EXERCISE DESCRIPTION:
Please write out the entire listing below exactly, excluding its pictures.
___ RECORDED INFORMATION ___
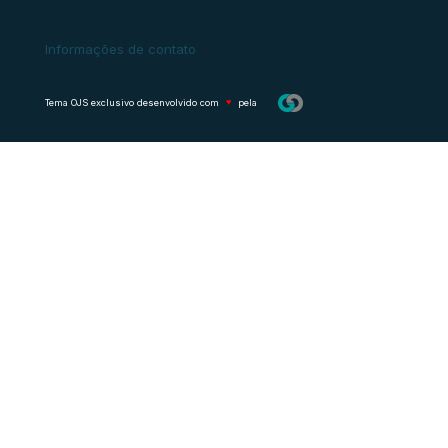
Informações de contato
Tema OJS exclusivo desenvolvido com
♥
pela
___
ANSWER SECTION:
Informações de contato
Tema OJS exclusivo desenvolvido com
♥
pela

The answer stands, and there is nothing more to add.